Besluit kwaliteit leefomgeving, dat is dus het besluit wat ik daarnet zei, wat vooral gericht is op de overheden: Wat moeten bestuursorganen doen? Maar indirect krijgen de burgers daar natuurlijk wel mee te maken. Om maar even als belangrijkste te noemen: Hoofdstuk 5, 6, 7, dat gaat over, daar waar het Rijk instructieregels geeft aan het lokaal bestuur van wat moet er in een omgevingsplan, omgevingsverordening en in een waterschapsverordening in ieder geval staan.

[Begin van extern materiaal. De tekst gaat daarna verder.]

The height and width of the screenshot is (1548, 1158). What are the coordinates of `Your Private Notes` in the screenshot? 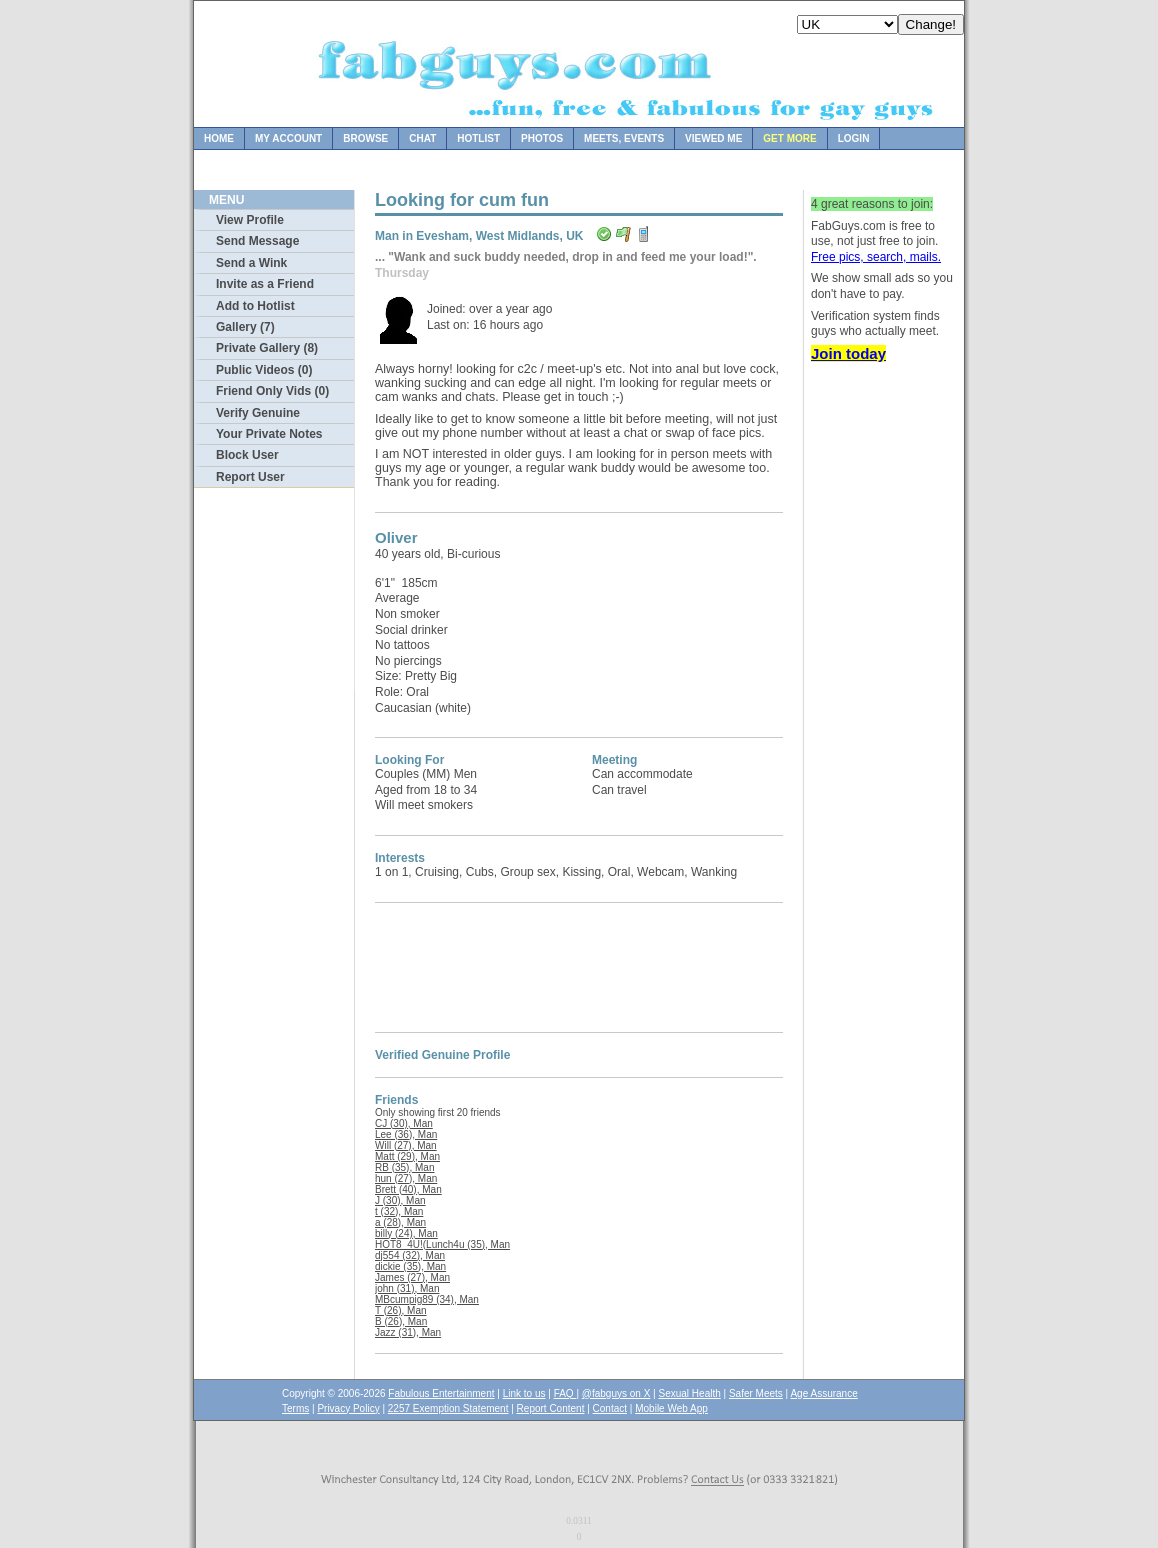 It's located at (269, 434).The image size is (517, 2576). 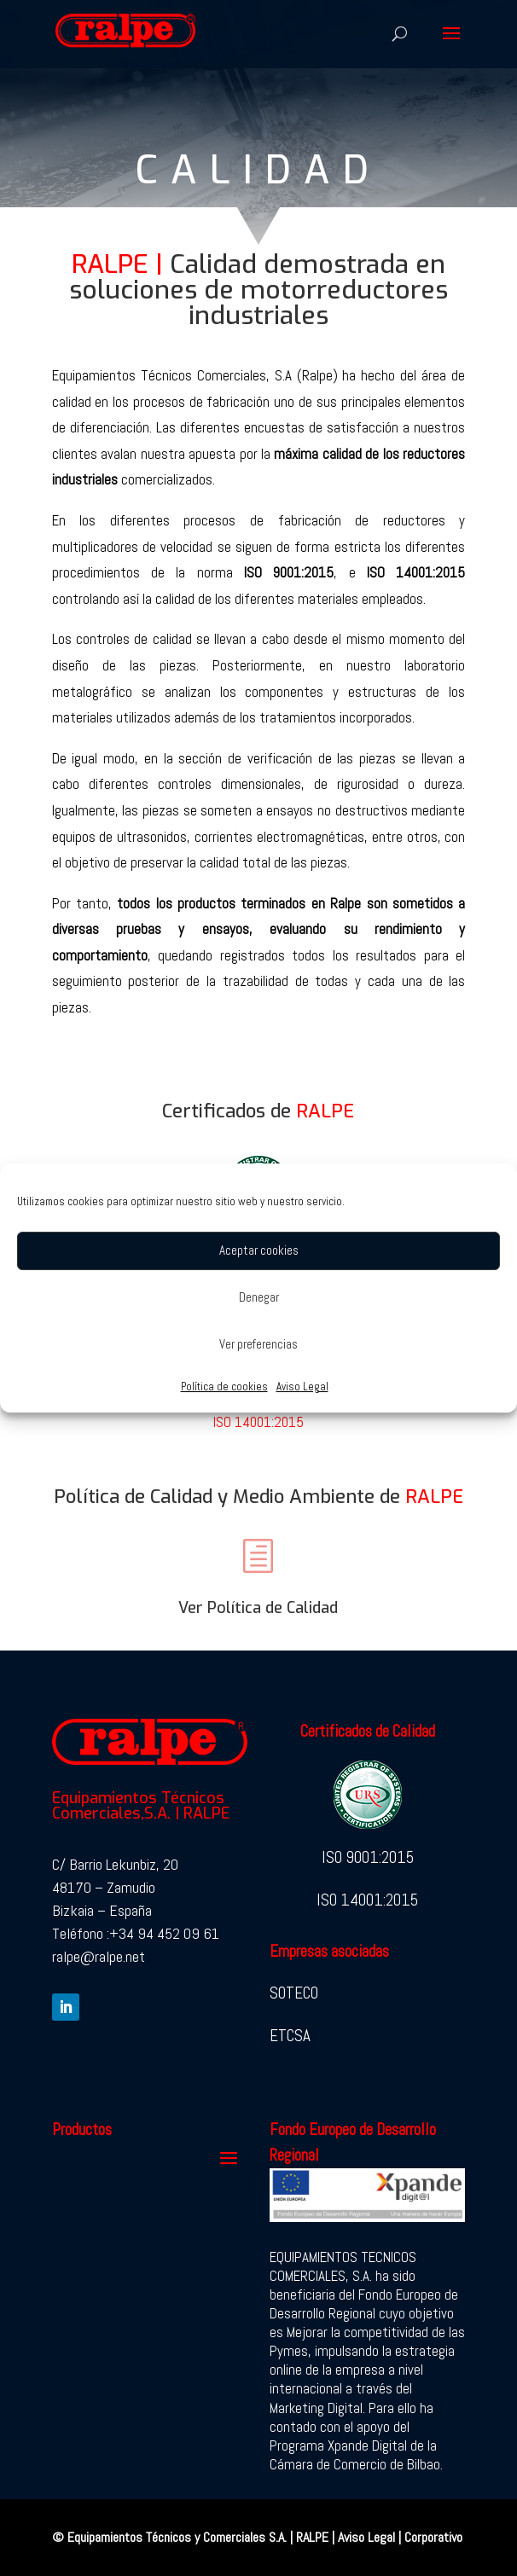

Dat je bijvoorbeeld bepaalde geluidnormen op moet nemen in het omgevingsplan, dat waterschappen vanwege waterveiligheid bepaalde normen op moeten nemen in hun waterschapsverordeningen, dat vind je in hoofdstukken 4, 5, 6. Dus die regels komen op de een of andere manier via de lokale regels terecht bij de burgers.
Een ander aardig hoofdstuk is over vergunningen waarin staat – voor omgevingsvergunningen – waar toetst het bestuur de vergunningaanvraag aan? Wanneer verleent ze een vergunning? Wanneer weigert ze een vergunning? Welke voorschriften moeten eraan verbonden wezen? Dat zijn wel een beetje de meest aansprekende onderwerpen, denk ik, uit het Bkl. Dus regels die het Rijk opstelt en meegeeft aan lagere overheden, hoofdstuk 4, 5, 6, nou ja, dat geldt eigenlijk ook hierbij, hoe beoordeel je een vergunningaanvraag. Dus normaal gesproken zullen bedrijven het Bkl niet zo snel inzien. Tot slot, het Bbl, het lijkt een beetje op het Bouwbesluit. Niet helemaal, er zijn wat onderdelen uitgehaald, uit het Bouwbesluit, die via de bruidsschat… Kennen jullie de term bruidsschat? Sommige regels die vervallen, centraal gaan decentraal via de bruidsschat, maar grosso modo zou je kunnen zeggen Bbl is vergelijkbaar, in ieder geval, met het huidige Bouwbesluit.
De doelen, de instrumenten, hoe zit het stelsel qua wetgeving in elkaar? Met de wet, de AMvB's en de regeling.